CRISPR Therapeutics (CRISPR) could be on the cusp of achieving a first in gene therapy, the first company to achieve regulatory approval for a CRISPR-Cas9 program. The company is anticipating the filing of a Biologics License Application for CTX001, a potential cure for transfusion-dependent beta-thalassemia (TDT) and severe sickle cell disease (SCD).
On Tuesday, the Cambridge, MA-based gene editing company hosted an Innovation Day presentation that highlighted its pipeline and the promise that its multiple approaches have in mitigating or even curing different diseases. Chief Executive Officer Samarth Kulkarni said it has been less than 10 years since Jennifer Doudna and Emmanuelle Charpentier first published an article in the journal Science about gene editing technology and less than eight years since CRISPR Therapeutics was founded on that technological promise. Now, the company is on the cusp of vying for potential approval of its CRISPR therapy, he said.
CTX001, also known as exa-cel, is a CRISPR-Cas9-based gene editing therapy for both TDT and SCD. Earlier this month, CRISPR and its partner Vertex Pharmaceuticals released positive data for exa-cel in TDT and SCD. In the first space, data showed that 42 of 44 patients with TDT who received exa-cel remained transfusion free for up to 37.2 months. The two patients who were not transfusion free had 75% and 89% reductions in transfusion volume, respectively, the companies said. In SCD, all 31 patients with disease characterized by recurrent vaso-occlusive crises (VOCs) were free of the issues following treatment with the gene therapy. Data showed the patients had a duration of up to 32.3 months, CRISPR and Vertex reported. The two companies expanded their partnership in this space last year.
“We are extremely excited about exa-cel,” Kulkarni said.
Phuong Khanh (P.K.) Morrow, CRISPR’s new chief medical officer, echoed Kulkarni, saying that she believes exa-cel will be the first CRISPR-Cas9 product approved for both TDT and sickle cell disease. Her prediction comes about a week after an advisory committee with the U.S. Food and Drug Administration recommended approval of a different gene therapy approach for these diseases that were developed by bluebird bio.
In immuno-oncology, CRISPR is also blazing a trail with its approach, particularly with CTX130, a donor-derived gene-edited allogeneic CAR T therapy that targets CD70, which is expressed on various solid tumors and hematologic malignancies. The company is developing the asset for solid tumors, such as renal cell carcinoma, as well as T cell and B cell hematologic cancers. Morrow suggested the positive data the company has seen with CRX130 in both solid and hematologic tumors is “something of the Holy Grail that researchers have been searching for."
In May, CRISPR presented exciting CTX130 data from two Phase I studies for relapsed or refractory renal cell carcinoma and various subtypes of lymphoma. The company reported positive early signs, including an overall response rate of 71% from patients with T-cell lymphoma. Of those, 29% experienced a complete response, CRISPR said.
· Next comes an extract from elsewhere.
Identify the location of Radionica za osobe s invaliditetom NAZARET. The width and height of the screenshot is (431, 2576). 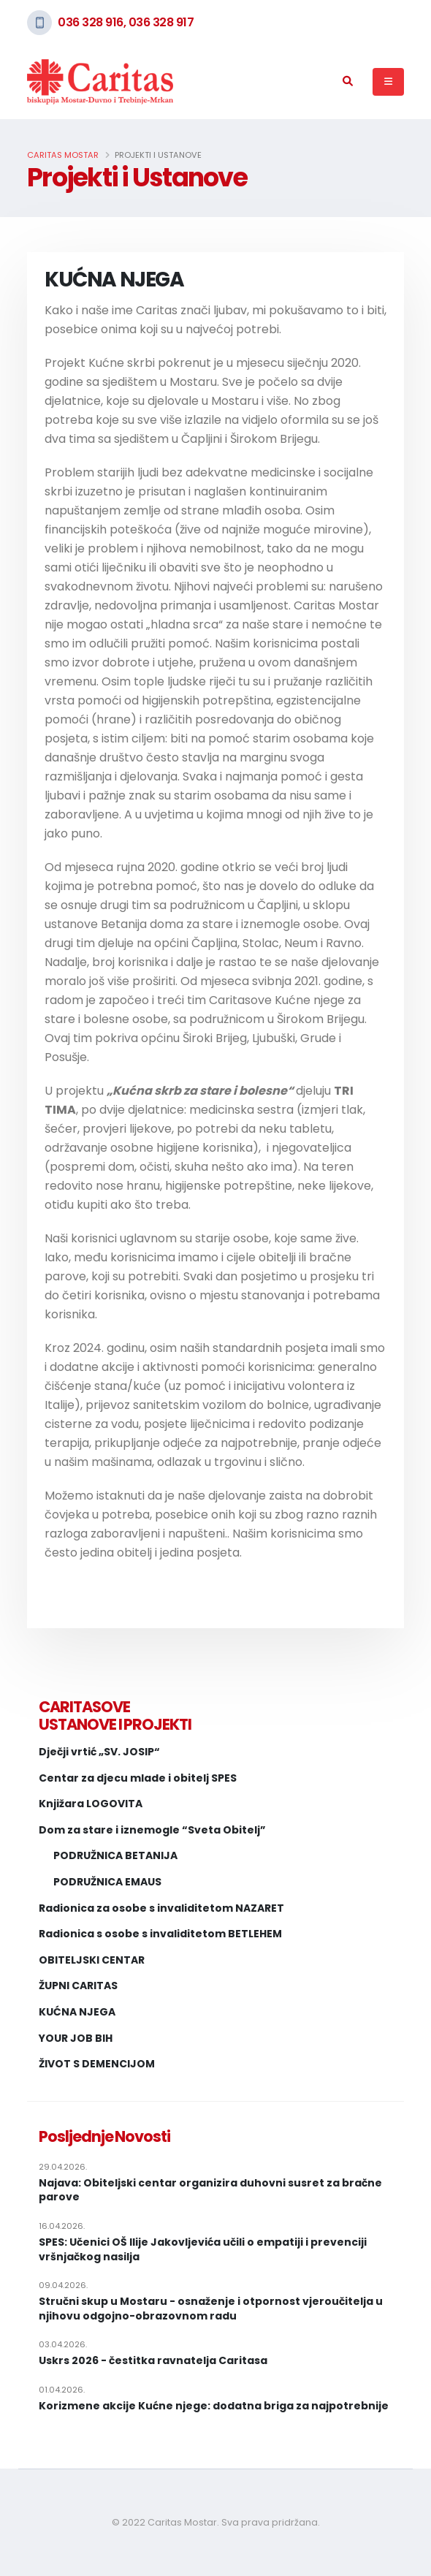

In renal cell carcinoma, cancer that expresses high levels of CD70, CTX130 is also showing significant promise, even leading to a complete response in one patient. Renal cell carcinoma represents a high unmet need, with less than 20% of patients surviving beyond five years. About 40% of RCC patients have shown poor response rates to current therapies.
“There is a high potential opportunity with CTX130 because of the CD70 expression in RCC,” Morrow said.
Beyond those two assets, CRISPR is also advancing other therapeutics. The company is also developing VCTX210, a potential treatment for type 1 diabetes that is being co-developed with ViaCyte. VCTX210 is an allogeneic, gene-edited, stem cell-derived therapy designed to generate pancreatic cells that can evade recognition by the immune system, which would otherwise destroy them. Earlier this year, the companies dosed the first patient in a Phase I study. As BioSpace previously reported, the goal is for the cell line to be differentiated into pancreatic endoderm cells, generating glucose-responsive insulin-secreting cells in the patient. It is expected that about 10 patients will be included in the study. Data is anticipated by the end of the year.
While those programs for CRISPR Therapeutics stand out, Kulkarni said the company sees significant potential with its total pipeline, with a chance to delve into multiple disease indications and potentially bring new treatment options to patients.
“We’re very excited about the potential,” he said.